Minister of Lands and Colonization
- In office 27 March 1973 – 9 August 1973
- President: Salvador Allende
- Preceded by: Humberto Martones
- Succeeded by: José María Sepúlveda

Undersecretary of Public Works
- In office 3 November 1970 – August 1973
- President: Salvador Allende
- Preceded by: Carlos Valenzuela Ramírez
- Succeeded by: Juan Facuse Heresi

Personal details
- Born: 23 March 1940 (age 86) Limache, Chile
- Party: Independent Popular Action (API)
- Education: University of Chile (LL.B); University of Santiago, Chile (M.Ed.); INACAP (Lic. in Education)
- Profession: Lawyer

= Roberto Cuéllar =

Chilean lawyer and politician

Roberto Cuéllar Bermal (born 23 March 1940) is a Chilean lawyer and politician.
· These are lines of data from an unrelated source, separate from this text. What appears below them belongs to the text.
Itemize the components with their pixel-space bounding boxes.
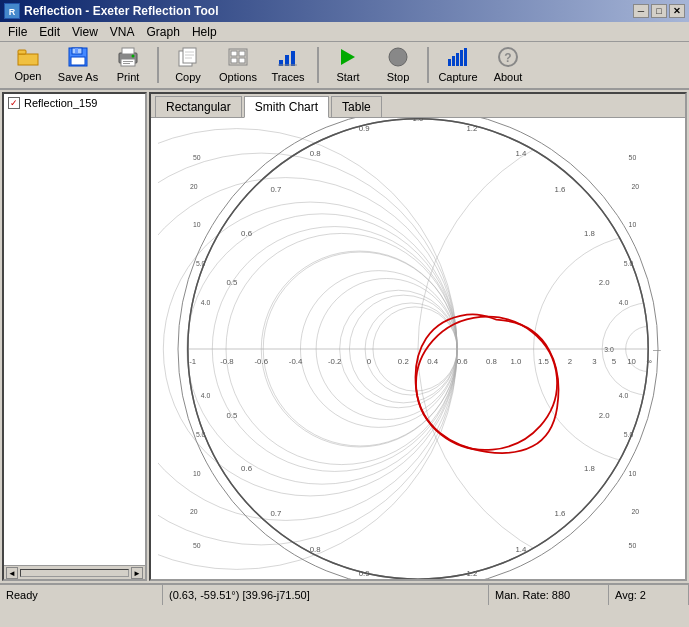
svg-rect-23 [285,55,289,66]
svg-text:10: 10 [193,220,201,227]
svg-text:20: 20 [632,507,640,514]
menu-edit[interactable]: Edit [33,23,66,41]
svg-text:4.0: 4.0 [201,391,211,398]
menu-graph[interactable]: Graph [141,23,186,41]
svg-text:—: — [653,344,661,353]
svg-text:0.6: 0.6 [241,229,253,238]
svg-rect-20 [231,58,237,63]
stop-button[interactable]: Stop [374,44,422,86]
ready-text: Ready [6,589,38,601]
open-icon [17,48,39,69]
status-ready: Ready [0,585,163,605]
svg-text:20: 20 [190,183,198,190]
svg-text:?: ? [504,51,511,65]
save-as-button[interactable]: Save As [54,44,102,86]
status-rate: Man. Rate: 880 [489,585,609,605]
scroll-right-arrow[interactable]: ► [131,567,143,579]
save-icon [68,47,88,70]
svg-rect-32 [464,48,467,66]
svg-rect-4 [71,57,85,65]
svg-rect-7 [122,48,134,54]
app-icon: R [4,3,20,19]
minimize-button[interactable]: ─ [633,4,649,18]
svg-rect-1 [18,50,26,54]
stop-label: Stop [387,71,410,83]
left-scrollbar: ◄ ► [4,565,145,579]
toolbar-sep-3 [427,47,429,83]
tab-rectangular[interactable]: Rectangular [155,96,242,117]
scroll-left-arrow[interactable]: ◄ [6,567,18,579]
open-label: Open [15,70,42,82]
start-label: Start [336,71,359,83]
trace-item[interactable]: ✓ Reflection_159 [4,94,145,112]
menu-help[interactable]: Help [186,23,223,41]
svg-text:10: 10 [629,220,637,227]
svg-text:-0.2: -0.2 [328,356,342,365]
svg-text:1.5: 1.5 [538,356,550,365]
trace-checkbox[interactable]: ✓ [8,97,20,109]
traces-button[interactable]: Traces [264,44,312,86]
svg-text:50: 50 [193,153,201,160]
capture-label: Capture [438,71,477,83]
tab-smith-chart[interactable]: Smith Chart [244,96,329,118]
options-button[interactable]: Options [214,44,262,86]
stop-icon [388,47,408,70]
svg-text:-0.8: -0.8 [220,356,234,365]
capture-button[interactable]: Capture [434,44,482,86]
svg-text:1.0: 1.0 [511,356,523,365]
start-icon [338,47,358,70]
print-button[interactable]: Print [104,44,152,86]
svg-rect-21 [239,58,245,63]
svg-rect-9 [123,61,133,62]
svg-text:1.4: 1.4 [515,149,527,158]
maximize-button[interactable]: □ [651,4,667,18]
svg-rect-10 [123,63,130,64]
svg-text:0.7: 0.7 [271,185,282,194]
svg-text:0.8: 0.8 [310,149,322,158]
about-button[interactable]: ? About [484,44,532,86]
options-icon [227,47,249,70]
svg-text:5: 5 [612,356,617,365]
coords-text: (0.63, -59.51°) [39.96-j71.50] [169,589,310,601]
svg-rect-19 [239,51,245,56]
svg-point-11 [132,55,135,58]
copy-button[interactable]: Copy [164,44,212,86]
start-button[interactable]: Start [324,44,372,86]
main-area: ✓ Reflection_159 ◄ ► Rectangular Smith C… [0,90,689,583]
right-panel: Rectangular Smith Chart Table [149,92,687,581]
svg-text:10: 10 [193,470,201,477]
about-icon: ? [498,47,518,70]
print-icon [117,47,139,70]
svg-text:4.0: 4.0 [619,298,629,305]
menu-vna[interactable]: VNA [104,23,141,41]
svg-rect-30 [456,53,459,66]
open-button[interactable]: Open [4,44,52,86]
svg-text:0.4: 0.4 [427,356,439,365]
tab-table[interactable]: Table [331,96,382,117]
svg-rect-28 [448,59,451,66]
svg-rect-24 [291,51,295,66]
about-label: About [494,71,523,83]
close-button[interactable]: ✕ [669,4,685,18]
svg-text:3.0: 3.0 [604,345,614,352]
smith-chart-svg: 1.0 1.2 1.4 1.6 1.8 2.0 0.9 0.8 0.7 0.6 … [158,118,678,579]
options-label: Options [219,71,257,83]
svg-text:0.2: 0.2 [398,356,409,365]
tabs: Rectangular Smith Chart Table [151,94,685,118]
svg-text:0.5: 0.5 [226,410,238,419]
trace-label: Reflection_159 [24,97,97,109]
svg-marker-26 [341,49,355,65]
svg-text:4.0: 4.0 [201,298,211,305]
menu-file[interactable]: File [2,23,33,41]
svg-text:0.6: 0.6 [457,356,469,365]
svg-text:4.0: 4.0 [619,391,629,398]
status-coords: (0.63, -59.51°) [39.96-j71.50] [163,585,489,605]
svg-rect-8 [121,59,135,66]
toolbar: Open Save As Print [0,42,689,90]
copy-label: Copy [175,71,201,83]
traces-label: Traces [271,71,304,83]
svg-text:2.0: 2.0 [599,278,611,287]
svg-rect-29 [452,56,455,66]
menu-view[interactable]: View [66,23,104,41]
svg-rect-0 [18,54,38,65]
He served as Chile's Undersecretary of Public Works (1970–1973) and later as Minister of Lands and Colonization (March–August 1973) in the government of President Salvador Allende.

He later became an educator and school founder in Santiago, serving as rector of the Terra Nova School in La Reina.

==Flag rescued from La Moneda==
On 9 December 2016, Cuéllar presented to President Michelle Bachelet a Chilean presidential flag reportedly rescued from La Moneda Palace after the 1973 Chilean coup d'état. The flag was then transferred to the Museum of Memory and Human Rights.